Honestly if you haven't lanced before on your own I would call a vet. 

I use straw with shavings over top.


----------



## Mikethepigman (Dec 1, 2016)

Ah the Ol business end lol ok will do. I will look into the resflor and nuflor. I say never lanced but I have castrated a great number piglets and handy with a razor, just not on a calf or face..by chance do you remember what the vet bill was on something like that??


----------



## Southern by choice (Dec 1, 2016)

cjc said:


> Honestly if you haven't lanced before on your own I would call a vet.



AND never allow contents or drainage on the ground.
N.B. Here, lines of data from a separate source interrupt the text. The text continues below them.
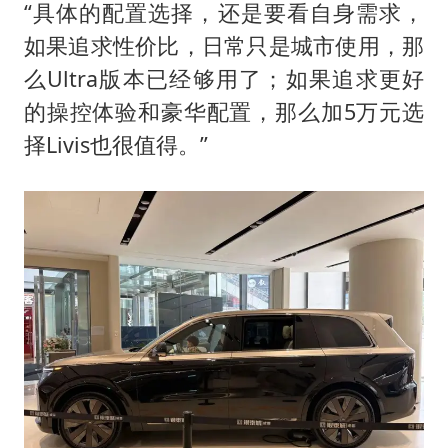
“具体的配置选择，还是要看自身需求，
如果追求性价比，日常只是城市使用，那
么Ultra版本已经够用了；如果追求更好
的操控体验和豪华配置，那么加5万元选
择Livis也很值得。”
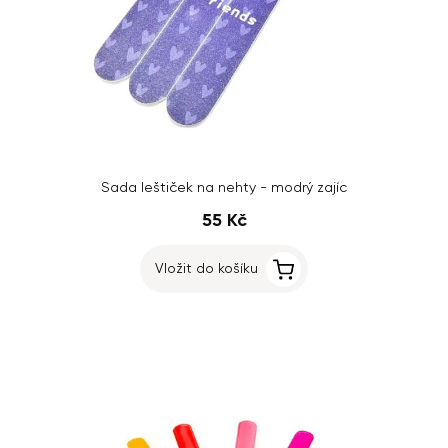
Sada leštiček na nehty - modrý zajíc
55 Kč
Vložit do košíku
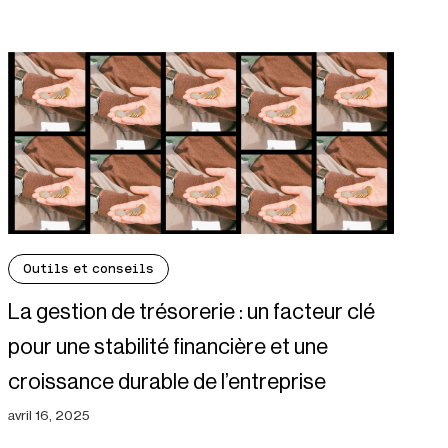
Outils et conseils
La gestion de trésorerie : un facteur clé
pour une stabilité financière et une
croissance durable de l’entreprise
avril 16, 2025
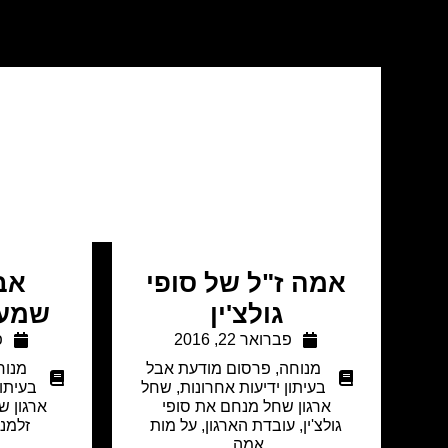
אמה ז"ל של סופי
אבי
גולצ'ין
שמעון
פברואר 22, 2016
פ
מנוחה
,
פרסום מודעת אבל
מנוח
בעיתון ידיעות אחרונות
,
שחל
בעיתון
ארגון שחל מנחם את סופי
ארגון ש
גולצ'ין, עובדת הארגון, על מות
זלמנו
אמה.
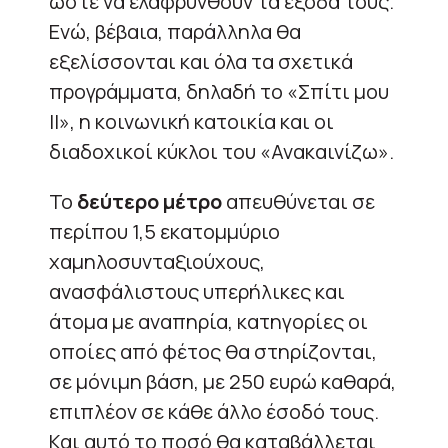
ώστε να ελαφρυνθούν τα έξοδά τους.
Ενώ, βέβαια, παράλληλα θα
εξελίσσονται και όλα τα σχετικά
προγράμματα, δηλαδή το «Σπίτι μου
ΙΙ», η κοινωνική κατοικία και οι
διαδοχικοί κύκλοι του «Ανακαινίζω».
Το
δεύτερο μέτρο
απευθύνεται σε
περίπου 1,5 εκατομμύριο
χαμηλοσυνταξιούχους,
ανασφάλιστους υπερήλικες και
άτομα με αναπηρία, κατηγορίες οι
οποίες από φέτος θα στηρίζονται,
σε μόνιμη βάση, με 250 ευρώ καθαρά,
επιπλέον σε κάθε άλλο έσοδό τους.
Και αυτό το ποσό θα καταβάλλεται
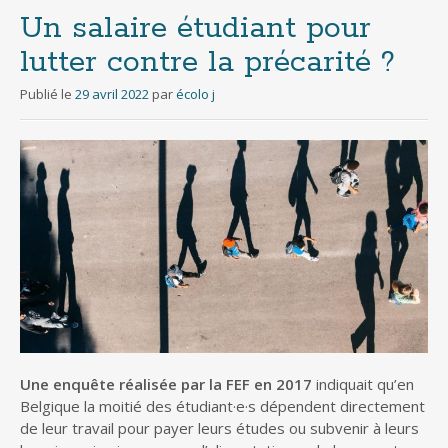
Un salaire étudiant pour
lutter contre la précarité ?
Publié le
29 avril 2022
par
écolo j
Une enquête réalisée par la FEF en 2017
indiquait qu’en
Belgique la moitié des étudiant·e·s dépendent directement
de leur travail pour payer leurs études ou subvenir à leurs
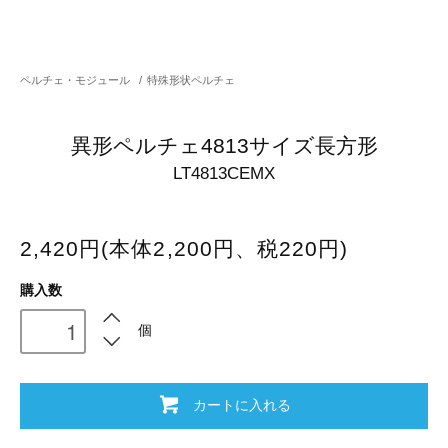
ペルチェ・モジュール
/
特殊形状ペルチェ
異形ペルチェ4813サイズ長方形
LT4813CEMX
2,420円(本体2,200円、税220円)
購入数
個
カートに入れる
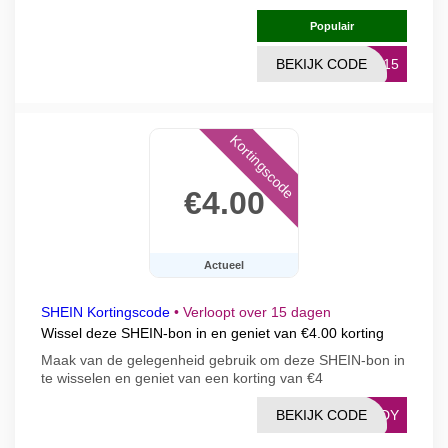
Populair
BEKIJK CODE
TU15
Kortingscode
€4.00
Actueel
SHEIN Kortingscode
•
Verloopt over 15 dagen
Wissel deze SHEIN-bon in en geniet van €4.00 korting
Maak van de gelegenheid gebruik om deze SHEIN-bon in
te wisselen en geniet van een korting van €4
BEKIJK CODE
NLDY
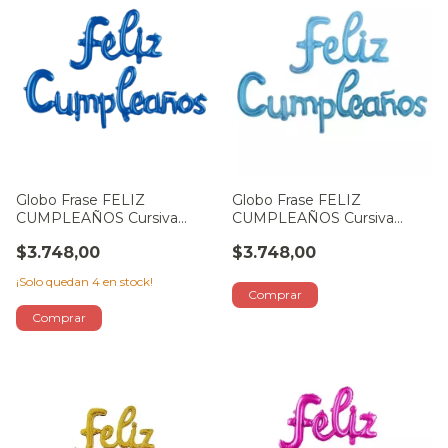
Globo Frase FELIZ
Globo Frase FELIZ
CUMPLEAÑOS Cursiva
CUMPLEAÑOS Cursiva
AZUL
CELESTE
$3.748,00
$3.748,00
¡Solo quedan
4
en stock!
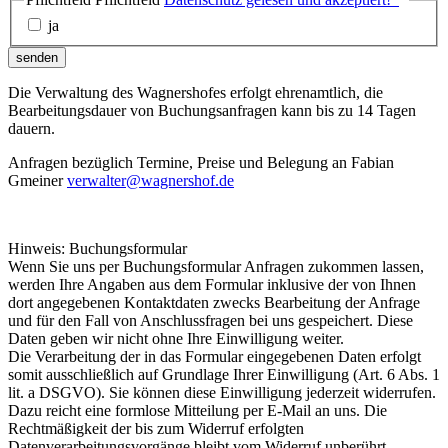
ja
senden
Die Verwaltung des Wagnershofes erfolgt ehrenamtlich, die
Bearbeitungsdauer von Buchungsanfragen kann bis zu 14 Tagen
dauern.
Anfragen bezüglich Termine, Preise und Belegung an Fabian
Gmeiner
verwalter@wagnershof.de
Hinweis: Buchungsformular
Wenn Sie uns per Buchungsformular Anfragen zukommen lassen,
werden Ihre Angaben aus dem Formular inklusive der von Ihnen
dort angegebenen Kontaktdaten zwecks Bearbeitung der Anfrage
und für den Fall von Anschlussfragen bei uns gespeichert. Diese
Daten geben wir nicht ohne Ihre Einwilligung weiter.
Die Verarbeitung der in das Formular eingegebenen Daten erfolgt
somit ausschließlich auf Grundlage Ihrer Einwilligung (Art. 6 Abs. 1
lit. a DSGVO). Sie können diese Einwilligung jederzeit widerrufen.
Dazu reicht eine formlose Mitteilung per E-Mail an uns. Die
Rechtmäßigkeit der bis zum Widerruf erfolgten
Datenverarbeitungsvorgänge bleibt vom Widerruf unberührt.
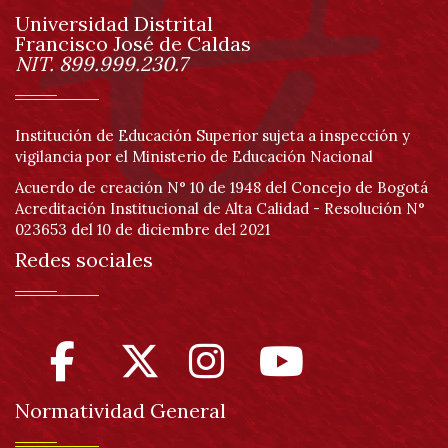
Universidad Distrital
página
Francisco José de Caldas
Información
NIT. 899.999.230.7
Institución de Educación Superior sujeta a inspección y
vigilancia por el Ministerio de Educación Nacional
Acuerdo de creación N° 10 de 1948 del Concejo de Bogotá
Acreditación Institucional de Alta Calidad - Resolución N°
023653 del 10 de diciembre del 2021
Redes sociales
Normatividad General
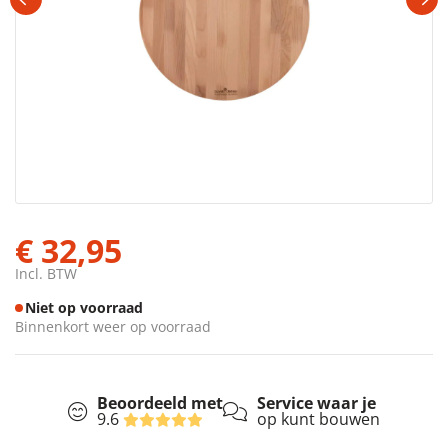
€ 32,95
Incl. BTW
Niet op voorraad
Binnenkort weer op voorraad
Beoordeeld met
Service waar je
9.6
op kunt bouwen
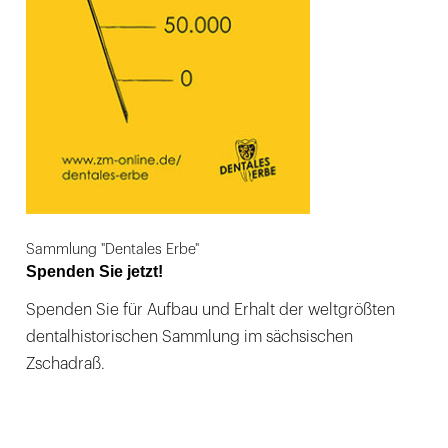
Sammlung "Dentales Erbe"
Spenden Sie jetzt!
Spenden Sie für Aufbau und Erhalt der weltgrößten
dentalhistorischen Sammlung im sächsischen
Zschadraß.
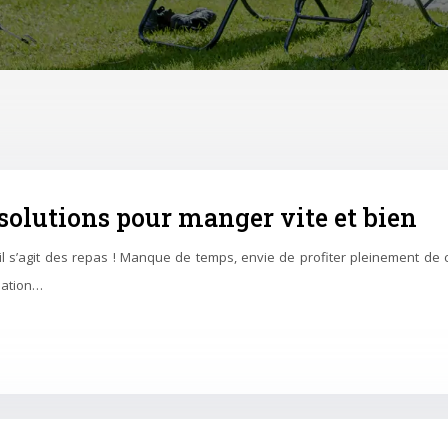
 solutions pour manger vite et bien
s’agit des repas ! Manque de temps, envie de profiter pleinement de ch
isation…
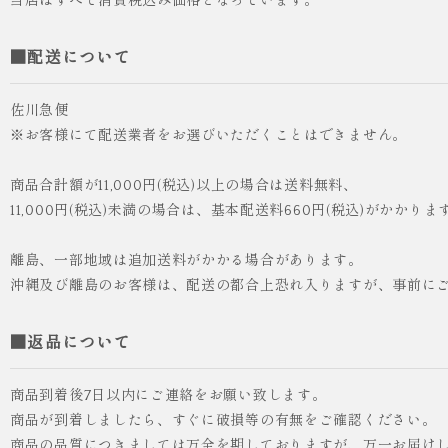
当店はすべて消費税込み価格となっています。
■配送について
佐川急便
※お客様にて配送業者をお選びいただくことはできません。
商品合計額が11,000円(税込)以上の場合は送料無料、
11,000円(税込)未満の場合は、基本配送料660円(税込)がかかりま
離島、一部地域は追加送料がかかる場合があります。
沖縄及び離島のお客様は、配送の都合上恐れ入りますが、事前に
■返品について
商品到着後7日以内にご連絡をお願い致します。
商品が到着しましたら、すぐに破損等の有無をご確認ください。
商品の品質につきましては万全を期しておりますが、万一お届け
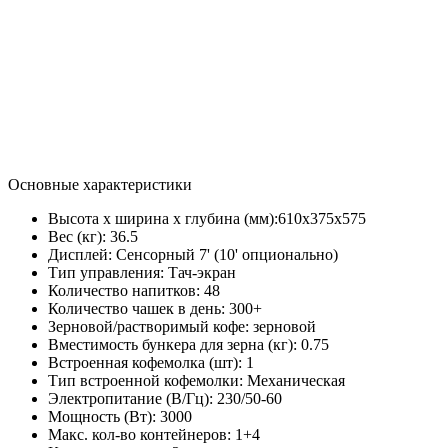
Основные характеристики
Высота х ширина х глубина (мм):
610х375х575
Вес (кг):
36.5
Дисплей:
Сенсорный 7' (10' опционально)
Тип управления:
Тач-экран
Количество напитков:
48
Количество чашек в день:
300+
Зерновой/растворимый кофе:
зерновой
Вместимость бункера для зерна (кг):
0.75
Встроенная кофемолка (шт):
1
Тип встроенной кофемолки:
Механическая
Электропитание (В/Гц):
230/50-60
Мощность (Вт):
3000
Макс. кол-во контейнеров:
1+4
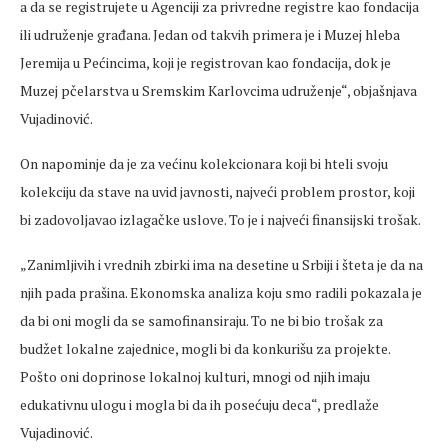
a da se registrujete u Agenciji za privredne registre kao fondacija
ili udruženje građana. Jedan od takvih primera je i Muzej hleba
Jeremija u Pećincima, koji je registrovan kao fondacija, dok je
Muzej pčelarstva u Sremskim Karlovcima udruženje“, objašnjava
Vujadinović.
On napominje da je za većinu kolekcionara koji bi hteli svoju
kolekciju da stave na uvid javnosti, najveći problem prostor, koji
bi zadovoljavao izlagačke uslove. To je i najveći finansijski trošak.
„Zanimljivih i vrednih zbirki ima na desetine u Srbiji i šteta je da na
njih pada prašina. Ekonomska analiza koju smo radili pokazala je
da bi oni mogli da se samofinansiraju. To ne bi bio trošak za
budžet lokalne zajednice, mogli bi da konkurišu za projekte.
Pošto oni doprinose lokalnoj kulturi, mnogi od njih imaju
edukativnu ulogu i mogla bi da ih posećuju deca“, predlaže
Vujadinović.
If it is one of the "bad" bacteria you can end up infecting a whole herd by contaminating and infecting the ground.


----------



## cjc (Dec 1, 2016)

My vet is crazy expensive! Cost me about $400! Well if you are handy with a razor go for it, I am not! When I get to my office in the morning where the invoice is I'll look up the antibiotic they prescribed and I'll Let you know. Give me until 9am PST. 

Bottle calves are very tough at times. I raised 8 this season and 2 got sick, not the best odds! 

When they are sick keep them hydrated and warm. Always have electrolytes on hand. If the get the runs always give electrolytes. The one thing I learnt is treat quickly when sick...it's crazy how fast they turn and how resilient they aren't at this age


----------



## Mikethepigman (Dec 1, 2016)

Ok yea I'd appreciate the info. These are my first four calfs. $160 for all four, figured it would be nice to have the calfs and wean them to resale. My one buddy told me to check the rear end, if it's dry feed them,if its wet treat them. Said nothing about lumps lol.at any rate sounds like I need to be on my toes with these four. @Southern by choice I think you've just help me decide to sit this one out and get a pro to handle it. Not so much worried about the lancing part, jist the biosecurity that needs to take place. I do thank the both you very much for all your help and advice. Tomorrow brings a new day and a new farm bill with a call to the vet lol @cjc whenever is fine for the info on the antibiotics, I work till 4. Not sure what time zone lol but can't be too far off yours. oh and by chance is any one calf starter better than the others??


----------



## babsbag (Dec 1, 2016)

@cjc I have been toying with the idea of raising a bottle calf since I will most likely have extra goat's milk for a while. Why do you think they are so hard to raise? Is it the feeding that they just don't really take to?


----------



## Southern by choice (Dec 1, 2016)

Mikethepigman said:


> Ok yea I'd appreciate the info. These are my first four calfs. $160 for all four, figured it would be nice to have the calfs and wean them to resale. My one buddy told me to check the rear end, if it's dry feed them,if its wet treat them. Said nothing about lumps lol.at any rate sounds like I need to be on my toes with these four. @Southern by choice I think you've just help me decide to sit this one out and get a pro to handle it. Not so much worried about the lancing part, jist the biosecurity that needs to take place. I do thank the both you very much for all your help and advice. Tomorrow brings a new day and a new farm bill with a call to the vet lol @cjc whenever is fine for the info on the antibiotics, I work till 4. Not sure what time zone lol but can't be too far off yours. oh and by chance is any one calf starter better than the others??


Sadly not all vets take Bio-security seriously and may lance it right where they stand.  It will be up to you to put a tarp down if they decide to lance, ask about bio-security and designate an area just in case they lance or it bursts. ALWAYS wear gloves when handling pus or other bodily fluids.

You'd be surprised how many vets have lanced goat abscesses that were CL and once that hits the ground that's it... it's there.
Hopefully this is just a prick from something and not "lumpy-jaw".
Lumpy jaw in other species is easy to treat and keep under control, much harder in cattle. 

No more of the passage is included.